He was professed as a Redemptorist on February 2, 1940, and ordained priest on September 9, 1945.  He was appointed to the Philippines in 1948.  He was to minister there, apart from brief home visits, for the next sixty years.

Because of his beard and chubby frame, people would call him Fidel Castro. But the kids loved to call him Santa Clause. He loved to gather the kids around him and would sit the kids one by one over his legs and let them touch his beard. Then he would teach the kids the song, “Ang mga ibon …” The kids loved him and would always follow him wherever he goes.

He preferred speaking in Tagalog than in his native English, and he was very fluent at it. He was a fast talker just as he was a fast doer.  He is known for great energy and drive. The word “No” seems to be not part of his vocabulary. He had unbounded energy and zeal in mission and vocation.  He was a zealous promoter of vocation having recruited a number of Filipino Redemptorists.  Many of today’s Filipino Redemptorists and even those who have left the Redemptorists have testified that he was a decisive influence in their lives.

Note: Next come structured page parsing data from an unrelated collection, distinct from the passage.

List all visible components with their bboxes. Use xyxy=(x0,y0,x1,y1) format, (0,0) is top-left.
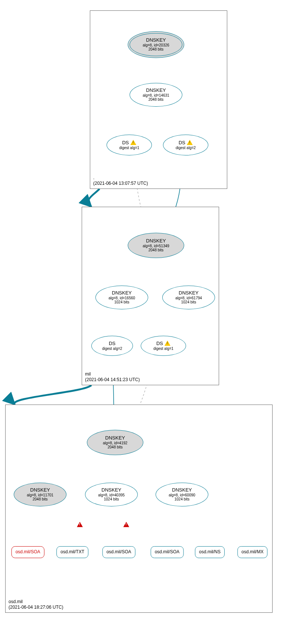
dnskey-mil-zsk-61794: DNSKEY alg=8, id=61794 1024 bits xyxy=(162,286,215,309)
dnskey-osd-11701: DNSKEY alg=8, id=11701 2048 bits xyxy=(14,483,66,506)
zone-osd-label: osd.mil (2021-06-04 18:27:06 UTC) xyxy=(9,599,63,610)
rrset-soa-error: osd.mil/SOA xyxy=(12,546,45,558)
zone-mil-label: mil (2021-06-04 14:51:23 UTC) xyxy=(85,371,140,383)
zone-root-name: . xyxy=(93,175,148,181)
zone-mil-ts: (2021-06-04 14:51:23 UTC) xyxy=(85,377,140,383)
dnskey-mil-ksk: DNSKEY alg=8, id=51349 2048 bits xyxy=(128,233,184,258)
rrset-soa-3: osd.mil/SOA xyxy=(151,546,184,558)
dnskey-root-zsk: DNSKEY alg=8, id=14631 2048 bits xyxy=(130,83,182,107)
ds-mil-alg2: DS digest alg=2 xyxy=(91,336,133,356)
dnskey-osd-ksk: DNSKEY alg=8, id=4192 2048 bits xyxy=(87,430,143,455)
error-icon xyxy=(77,522,83,528)
dnskey-mil-zsk-16560: DNSKEY alg=8, id=16560 1024 bits xyxy=(95,286,148,309)
warning-icon xyxy=(164,341,170,346)
rrset-ns: osd.mil/NS xyxy=(195,546,225,558)
zone-mil-name: mil xyxy=(85,371,140,377)
zone-root-label: . (2021-06-04 13:07:57 UTC) xyxy=(93,175,148,186)
ds-root-alg1: DS digest alg=1 xyxy=(107,135,152,155)
dnskey-osd-60090: DNSKEY alg=8, id=60090 1024 bits xyxy=(156,483,208,506)
error-icon xyxy=(123,522,129,528)
dnssec-diagram: . (2021-06-04 13:07:57 UTC) mil (2021-06… xyxy=(0,0,303,644)
dnskey-root-ksk: DNSKEY alg=8, id=20326 2048 bits xyxy=(128,31,184,58)
zone-osd-ts: (2021-06-04 18:27:06 UTC) xyxy=(9,605,63,610)
warning-icon xyxy=(187,140,193,145)
rrset-mx: osd.mil/MX xyxy=(237,546,267,558)
ds-mil-alg1: DS digest alg=1 xyxy=(141,336,186,356)
zone-osd-name: osd.mil xyxy=(9,599,63,605)
zone-root-ts: (2021-06-04 13:07:57 UTC) xyxy=(93,181,148,186)
rrset-soa-2: osd.mil/SOA xyxy=(102,546,136,558)
warning-icon xyxy=(130,140,136,145)
rrset-txt: osd.mil/TXT xyxy=(56,546,88,558)
dnskey-osd-40395: DNSKEY alg=8, id=40395 1024 bits xyxy=(85,483,138,506)
ds-root-alg2: DS digest alg=2 xyxy=(163,135,208,155)
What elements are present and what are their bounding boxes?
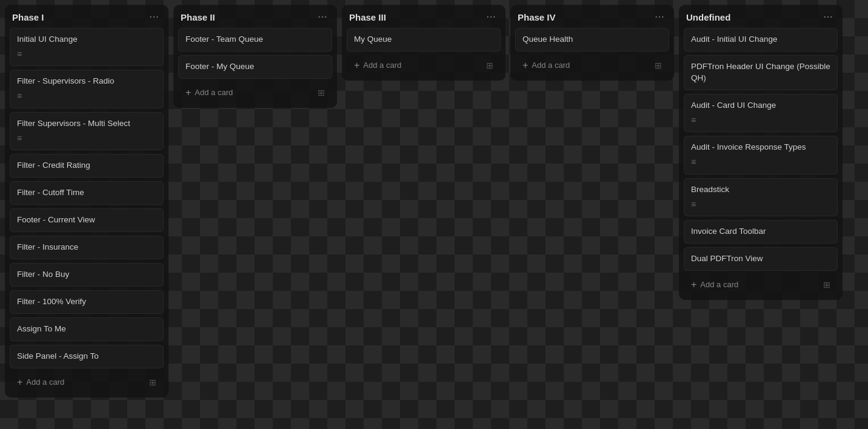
column-header-phase-iii: Phase III⋯ (342, 5, 506, 28)
column-menu-btn-phase-iii[interactable]: ⋯ (484, 11, 498, 23)
plus-icon-phase-iii: + (354, 60, 359, 71)
card-text-c8: Filter - No Buy (17, 270, 69, 279)
card-text-c15: Queue Health (522, 35, 573, 44)
card-text-c10: Assign To Me (17, 324, 66, 333)
add-card-label-phase-iii: Add a card (363, 61, 401, 70)
card-lines-icon-c3 (17, 133, 156, 145)
add-card-label-phase-ii: Add a card (195, 88, 233, 97)
column-title-phase-iv: Phase IV (518, 12, 556, 22)
card-text-c12: Footer - Team Queue (185, 35, 263, 44)
card-c20[interactable]: Breadstick (684, 178, 838, 216)
card-c3[interactable]: Filter Supervisors - Multi Select (10, 112, 164, 150)
card-c10[interactable]: Assign To Me (10, 318, 164, 341)
card-lines-icon-c2 (17, 90, 156, 102)
card-text-c5: Filter - Cutoff Time (17, 188, 84, 197)
card-c5[interactable]: Filter - Cutoff Time (10, 181, 164, 205)
column-header-phase-iv: Phase IV⋯ (510, 5, 674, 28)
card-text-c22: Dual PDFTron View (691, 254, 763, 263)
card-text-c19: Audit - Invoice Response Types (691, 142, 806, 151)
column-phase-i: Phase I⋯Initial UI ChangeFilter - Superv… (5, 5, 169, 397)
card-c13[interactable]: Footer - My Queue (178, 55, 332, 79)
column-title-phase-ii: Phase II (181, 12, 215, 22)
card-c18[interactable]: Audit - Card UI Change (684, 94, 838, 132)
plus-icon-phase-ii: + (185, 87, 191, 98)
card-c15[interactable]: Queue Health (515, 28, 669, 52)
card-text-c11: Side Panel - Assign To (17, 351, 99, 361)
column-header-phase-ii: Phase II⋯ (173, 5, 337, 28)
card-text-c9: Filter - 100% Verify (17, 297, 86, 306)
card-c17[interactable]: PDFTron Header UI Change (Possible QH) (684, 55, 838, 90)
column-header-phase-i: Phase I⋯ (5, 5, 169, 28)
card-text-c20: Breadstick (691, 185, 729, 194)
card-lines-icon-c19 (691, 156, 830, 168)
add-card-btn-phase-iv[interactable]: +Add a card⊞ (515, 55, 669, 76)
card-c7[interactable]: Filter - Insurance (10, 236, 164, 259)
cards-container-phase-i: Initial UI ChangeFilter - Supervisors - … (5, 28, 169, 368)
card-c12[interactable]: Footer - Team Queue (178, 28, 332, 52)
card-c11[interactable]: Side Panel - Assign To (10, 345, 164, 368)
card-text-c7: Filter - Insurance (17, 242, 78, 251)
card-c2[interactable]: Filter - Supervisors - Radio (10, 70, 164, 108)
card-c1[interactable]: Initial UI Change (10, 28, 164, 66)
template-icon-phase-iv: ⊞ (655, 61, 662, 70)
column-header-undefined: Undefined⋯ (679, 5, 843, 28)
template-icon-phase-ii: ⊞ (318, 88, 325, 98)
column-undefined: Undefined⋯Audit - Initial UI ChangePDFTr… (679, 5, 843, 300)
cards-container-phase-ii: Footer - Team QueueFooter - My Queue (173, 28, 337, 79)
column-menu-btn-phase-iv[interactable]: ⋯ (652, 11, 667, 23)
column-title-phase-i: Phase I (12, 12, 44, 22)
cards-container-phase-iv: Queue Health (510, 28, 674, 52)
card-text-c13: Footer - My Queue (185, 62, 254, 71)
card-text-c21: Invoice Card Toolbar (691, 227, 766, 236)
card-text-c6: Footer - Current View (17, 215, 95, 224)
plus-icon-undefined: + (691, 279, 696, 290)
add-card-btn-phase-iii[interactable]: +Add a card⊞ (347, 55, 501, 76)
card-c16[interactable]: Audit - Initial UI Change (684, 28, 838, 52)
card-c4[interactable]: Filter - Credit Rating (10, 154, 164, 178)
card-c19[interactable]: Audit - Invoice Response Types (684, 136, 838, 174)
card-text-c2: Filter - Supervisors - Radio (17, 76, 115, 85)
card-text-c4: Filter - Credit Rating (17, 161, 90, 170)
column-title-phase-iii: Phase III (349, 12, 386, 22)
card-text-c18: Audit - Card UI Change (691, 101, 776, 110)
card-text-c14: My Queue (354, 35, 392, 44)
card-text-c16: Audit - Initial UI Change (691, 35, 778, 44)
card-text-c17: PDFTron Header UI Change (Possible QH) (691, 62, 830, 82)
cards-container-undefined: Audit - Initial UI ChangePDFTron Header … (679, 28, 843, 271)
add-card-btn-phase-i[interactable]: +Add a card⊞ (10, 372, 164, 393)
cards-container-phase-iii: My Queue (342, 28, 506, 52)
card-lines-icon-c18 (691, 115, 830, 127)
add-card-btn-undefined[interactable]: +Add a card⊞ (684, 274, 838, 295)
add-card-label-phase-i: Add a card (26, 377, 64, 387)
plus-icon-phase-iv: + (522, 60, 528, 71)
card-c8[interactable]: Filter - No Buy (10, 263, 164, 287)
column-title-undefined: Undefined (686, 12, 730, 22)
column-menu-btn-undefined[interactable]: ⋯ (821, 11, 835, 23)
column-phase-ii: Phase II⋯Footer - Team QueueFooter - My … (173, 5, 337, 108)
add-card-label-phase-iv: Add a card (532, 61, 570, 70)
card-lines-icon-c20 (691, 199, 830, 211)
card-c6[interactable]: Footer - Current View (10, 208, 164, 232)
template-icon-phase-iii: ⊞ (486, 61, 493, 70)
card-c9[interactable]: Filter - 100% Verify (10, 290, 164, 314)
card-c14[interactable]: My Queue (347, 28, 501, 52)
column-phase-iii: Phase III⋯My Queue+Add a card⊞ (342, 5, 506, 81)
card-lines-icon-c1 (17, 48, 156, 61)
card-text-c1: Initial UI Change (17, 35, 78, 44)
column-menu-btn-phase-i[interactable]: ⋯ (147, 11, 161, 23)
column-menu-btn-phase-ii[interactable]: ⋯ (315, 11, 330, 23)
column-phase-iv: Phase IV⋯Queue Health+Add a card⊞ (510, 5, 674, 81)
card-c21[interactable]: Invoice Card Toolbar (684, 220, 838, 244)
add-card-btn-phase-ii[interactable]: +Add a card⊞ (178, 82, 332, 103)
add-card-label-undefined: Add a card (700, 280, 738, 289)
template-icon-phase-i: ⊞ (149, 377, 156, 387)
plus-icon-phase-i: + (17, 377, 22, 388)
kanban-board: Phase I⋯Initial UI ChangeFilter - Superv… (0, 0, 868, 429)
card-c22[interactable]: Dual PDFTron View (684, 247, 838, 271)
template-icon-undefined: ⊞ (823, 280, 830, 290)
card-text-c3: Filter Supervisors - Multi Select (17, 119, 130, 128)
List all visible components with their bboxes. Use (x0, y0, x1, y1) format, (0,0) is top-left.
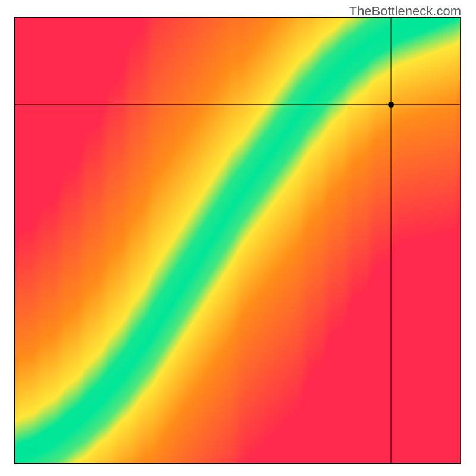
chart-container: TheBottleneck.com (0, 0, 476, 476)
watermark-text: TheBottleneck.com (349, 4, 461, 19)
heatmap-canvas (0, 0, 476, 476)
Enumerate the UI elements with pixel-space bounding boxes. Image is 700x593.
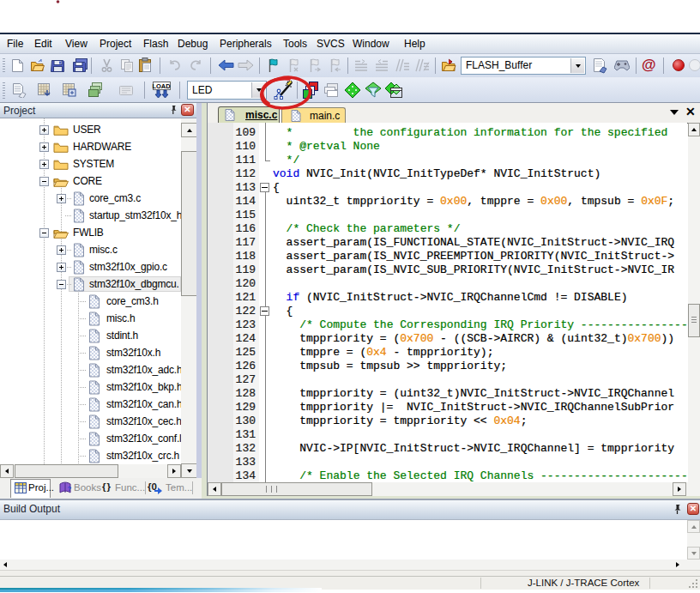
svg-text:?: ?: [68, 485, 72, 493]
svg-text:LOAD: LOAD: [152, 82, 171, 90]
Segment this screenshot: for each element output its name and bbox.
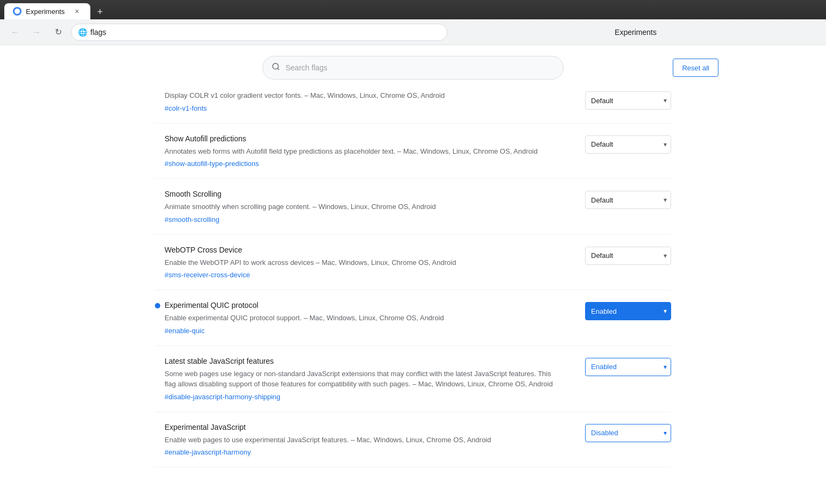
flag-select[interactable]: Enabled Default Disabled <box>585 302 671 320</box>
active-tab[interactable]: Experiments × <box>4 3 90 19</box>
reset-all-button[interactable]: Reset all <box>673 59 718 77</box>
flag-name: Latest stable JavaScript features <box>165 357 564 365</box>
flag-name: Experimental QUIC protocol <box>165 301 564 309</box>
address-text: flags <box>90 28 106 37</box>
browser-tab-bar: Experiments × + <box>0 0 826 19</box>
flag-item-smooth-scrolling: Smooth Scrolling Animate smoothly when s… <box>155 179 671 235</box>
flag-description: Annotates web forms with Autofill field … <box>165 146 564 157</box>
flag-anchor[interactable]: #colr-v1-fonts <box>165 104 207 112</box>
svg-point-0 <box>15 9 20 14</box>
flag-select[interactable]: Default Enabled Disabled <box>585 247 671 265</box>
search-box[interactable] <box>262 56 564 80</box>
flag-item-show-autofill: Show Autofill predictions Annotates web … <box>155 124 671 179</box>
new-tab-button[interactable]: + <box>92 4 108 19</box>
refresh-button[interactable]: ↻ <box>49 24 67 41</box>
flag-select[interactable]: Default Enabled Disabled <box>585 135 671 154</box>
flag-select[interactable]: Default Enabled Disabled <box>585 91 671 110</box>
flag-name: Smooth Scrolling <box>165 190 564 198</box>
enabled-indicator <box>155 303 160 308</box>
flag-description: Enable experimental QUIC protocol suppor… <box>165 313 564 323</box>
flag-select-wrapper-enabled-light[interactable]: Enabled Default Disabled ▾ <box>585 358 671 376</box>
flag-info: WebOTP Cross Device Enable the WebOTP AP… <box>165 246 585 279</box>
flag-item-webotp: WebOTP Cross Device Enable the WebOTP AP… <box>155 235 671 291</box>
flag-info: Experimental JavaScript Enable web pages… <box>165 423 585 457</box>
flag-control: Default Enabled Disabled ▾ <box>585 91 671 110</box>
main-content: Reset all Display COLR v1 color gradient… <box>0 45 826 504</box>
tab-title: Experiments <box>26 8 65 16</box>
flag-name: Experimental JavaScript <box>165 423 564 431</box>
flag-item-quic: Experimental QUIC protocol Enable experi… <box>155 290 671 346</box>
flag-select[interactable]: Default Enabled Disabled <box>585 191 671 209</box>
flag-info: Smooth Scrolling Animate smoothly when s… <box>165 190 585 224</box>
flag-info: Display COLR v1 color gradient vector fo… <box>165 90 585 112</box>
flag-control: Default Enabled Disabled ▾ <box>585 135 671 154</box>
forward-button[interactable]: → <box>28 24 45 41</box>
flag-select-wrapper[interactable]: Default Enabled Disabled ▾ <box>585 135 671 154</box>
flag-description: Animate smoothly when scrolling page con… <box>165 201 564 212</box>
flag-select-wrapper[interactable]: Default Enabled Disabled ▾ <box>585 191 671 209</box>
tab-favicon <box>13 7 22 16</box>
flags-list: Display COLR v1 color gradient vector fo… <box>69 80 757 478</box>
svg-line-2 <box>277 68 279 70</box>
flag-select-wrapper[interactable]: Default Enabled Disabled ▾ <box>585 247 671 265</box>
flag-name: Show Autofill predictions <box>165 134 564 143</box>
flag-anchor[interactable]: #enable-quic <box>165 327 204 335</box>
search-input[interactable] <box>286 63 554 72</box>
flag-select[interactable]: Disabled Default Enabled <box>585 424 671 442</box>
flag-anchor[interactable]: #smooth-scrolling <box>165 215 219 224</box>
tab-strip: Experiments × + <box>4 0 108 19</box>
flag-select-wrapper-enabled[interactable]: Enabled Default Disabled ▾ <box>585 302 671 320</box>
flag-control: Default Enabled Disabled ▾ <box>585 247 671 265</box>
search-icon <box>272 62 280 73</box>
flag-control: Enabled Default Disabled ▾ <box>585 358 671 376</box>
flag-anchor[interactable]: #show-autofill-type-predictions <box>165 160 259 168</box>
address-bar[interactable]: 🌐 flags <box>71 24 447 41</box>
flag-info: Latest stable JavaScript features Some w… <box>165 357 585 401</box>
flag-item-colr-v1-fonts: Display COLR v1 color gradient vector fo… <box>155 90 671 124</box>
tab-close-button[interactable]: × <box>72 6 82 16</box>
globe-icon: 🌐 <box>78 28 87 37</box>
page-title: Experiments <box>452 28 820 37</box>
back-button[interactable]: ← <box>6 24 24 41</box>
flag-select-wrapper[interactable]: Default Enabled Disabled ▾ <box>585 91 671 110</box>
search-area: Reset all <box>0 45 826 80</box>
flag-item-js-experimental: Experimental JavaScript Enable web pages… <box>155 412 671 468</box>
flag-item-js-latest: Latest stable JavaScript features Some w… <box>155 346 671 412</box>
flag-description: Some web pages use legacy or non-standar… <box>165 369 564 390</box>
flag-anchor[interactable]: #enable-javascript-harmony <box>165 448 251 456</box>
navigation-bar: ← → ↻ 🌐 flags Experiments <box>0 19 826 45</box>
flag-select-wrapper-disabled[interactable]: Disabled Default Enabled ▾ <box>585 424 671 442</box>
flag-control: Disabled Default Enabled ▾ <box>585 424 671 442</box>
flag-description: Enable web pages to use experimental Jav… <box>165 435 564 445</box>
flag-description: Enable the WebOTP API to work across dev… <box>165 257 564 268</box>
flag-info: Experimental QUIC protocol Enable experi… <box>165 301 585 335</box>
flag-control: Default Enabled Disabled ▾ <box>585 191 671 209</box>
flag-anchor[interactable]: #sms-receiver-cross-device <box>165 271 250 279</box>
svg-point-1 <box>273 63 279 69</box>
flag-name: WebOTP Cross Device <box>165 246 564 254</box>
flag-control: Enabled Default Disabled ▾ <box>585 302 671 320</box>
flag-info: Show Autofill predictions Annotates web … <box>165 134 585 168</box>
flag-anchor[interactable]: #disable-javascript-harmony-shipping <box>165 393 280 401</box>
flag-description: Display COLR v1 color gradient vector fo… <box>165 90 564 101</box>
flag-select[interactable]: Enabled Default Disabled <box>585 358 671 376</box>
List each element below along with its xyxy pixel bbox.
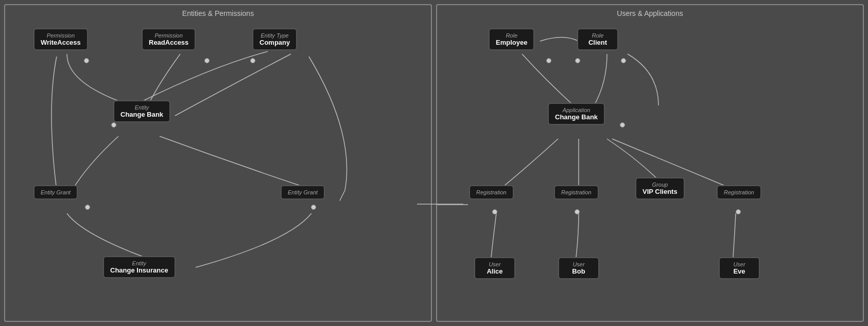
node-user-bob[interactable]: User Bob xyxy=(558,257,599,279)
left-panel-title: Entities & Permissions xyxy=(182,9,254,17)
dot-perm-read-right xyxy=(204,58,210,63)
dot-client-left xyxy=(575,58,580,63)
node-role-client[interactable]: Role Client xyxy=(577,28,618,50)
node-type-label: Entity Type xyxy=(259,32,290,39)
node-type-label: Role xyxy=(496,32,527,39)
node-entity-change-bank[interactable]: Entity Change Bank xyxy=(113,100,170,122)
node-type-label: Permission xyxy=(41,32,81,39)
node-type-label: User xyxy=(565,261,592,267)
node-type-label: User xyxy=(726,261,753,267)
node-entity-grant-left[interactable]: Entity Grant xyxy=(33,185,78,200)
node-application-change-bank[interactable]: Application Change Bank xyxy=(548,103,605,125)
node-registration-3[interactable]: Registration xyxy=(717,185,761,200)
node-permission-writeaccess[interactable]: Permission WriteAccess xyxy=(33,28,88,50)
node-entity-grant-right[interactable]: Entity Grant xyxy=(281,185,325,200)
node-type-label: User xyxy=(481,261,508,267)
node-type-label: Registration xyxy=(724,189,754,195)
node-type-label: Role xyxy=(584,32,611,39)
left-connections xyxy=(5,5,431,321)
node-name-label: ReadAccess xyxy=(149,39,188,46)
node-type-label: Registration xyxy=(561,189,592,195)
node-name-label: Employee xyxy=(496,39,527,46)
dot-change-bank-left xyxy=(111,122,116,128)
main-container: Entities & Permissions Permissio xyxy=(0,0,868,326)
dot-reg3-bottom xyxy=(736,209,741,214)
node-name-label: Client xyxy=(584,39,611,46)
node-type-label: Entity xyxy=(120,104,163,111)
dot-reg2-bottom xyxy=(575,209,580,214)
node-type-label: Entity Grant xyxy=(288,189,318,195)
dot-grant-right xyxy=(311,205,316,210)
node-entity-change-insurance[interactable]: Entity Change Insurance xyxy=(103,256,176,278)
dot-app-right xyxy=(620,122,625,128)
node-type-label: Entity Grant xyxy=(41,189,71,195)
users-applications-panel: Users & Applications xyxy=(436,4,864,322)
node-name-label: Change Bank xyxy=(555,113,598,121)
node-name-label: VIP Clients xyxy=(643,188,678,195)
dot-company-left xyxy=(250,58,255,63)
node-name-label: Change Bank xyxy=(120,111,163,118)
node-type-label: Group xyxy=(643,182,678,188)
node-entity-type-company[interactable]: Entity Type Company xyxy=(252,28,297,50)
entities-permissions-panel: Entities & Permissions Permissio xyxy=(4,4,432,322)
dot-client-right xyxy=(621,58,626,63)
node-registration-2[interactable]: Registration xyxy=(554,185,599,200)
node-type-label: Entity xyxy=(110,260,168,266)
node-registration-1[interactable]: Registration xyxy=(469,185,514,200)
dot-employee-right xyxy=(546,58,551,63)
node-permission-readaccess[interactable]: Permission ReadAccess xyxy=(142,28,196,50)
node-name-label: Company xyxy=(259,39,290,46)
node-user-eve[interactable]: User Eve xyxy=(719,257,760,279)
node-name-label: Bob xyxy=(565,267,592,275)
dot-reg1-bottom xyxy=(492,209,497,214)
dot-perm-write xyxy=(84,58,89,63)
node-user-alice[interactable]: User Alice xyxy=(474,257,515,279)
node-name-label: Change Insurance xyxy=(110,266,168,274)
node-type-label: Permission xyxy=(149,32,188,39)
node-name-label: WriteAccess xyxy=(41,39,81,46)
node-type-label: Registration xyxy=(476,189,507,195)
node-group-vip-clients[interactable]: Group VIP Clients xyxy=(635,177,685,200)
node-name-label: Alice xyxy=(481,267,508,275)
right-panel-title: Users & Applications xyxy=(617,9,683,17)
node-type-label: Application xyxy=(555,107,598,113)
node-role-employee[interactable]: Role Employee xyxy=(489,28,534,50)
dot-grant-left xyxy=(85,205,90,210)
node-name-label: Eve xyxy=(726,267,753,275)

He had a knack for connecting with the young especially those who attended his Vocation search-in and “Night with the Lord.” In his correspondence to them, he would always sign his letters with words like utol George (brother George) or ang iyong ka chokaran (your buddy).  Whenever any of his recruits would hesitate to enter the seminary especially because of financial problems, he would always tell them, don’t worry, mayaman ang Diyos (God is rich!). Because of George’s magnanimity in giving his time, assistance and resources to anyone, people saw in George that, indeed, God is rich!

In mission, he was a hard worker and innovator. He especially inspired the explosion of the pioneering Kilusang Ilaw (Light Movement) mission.  In 1968, George challenged his confreres to give a mission in the entire fourth district of Manila and in the process he was able to secure the approval of the archbishop and the support of the parish priests. The mission was conducted simultaneously in the parishes of Paco, Pandacan, Peñafrancia, San Andres, Sta. Ana and Pius X. The mission was called Kilusang Ilaw and ran from 4 January to 29 March 1969.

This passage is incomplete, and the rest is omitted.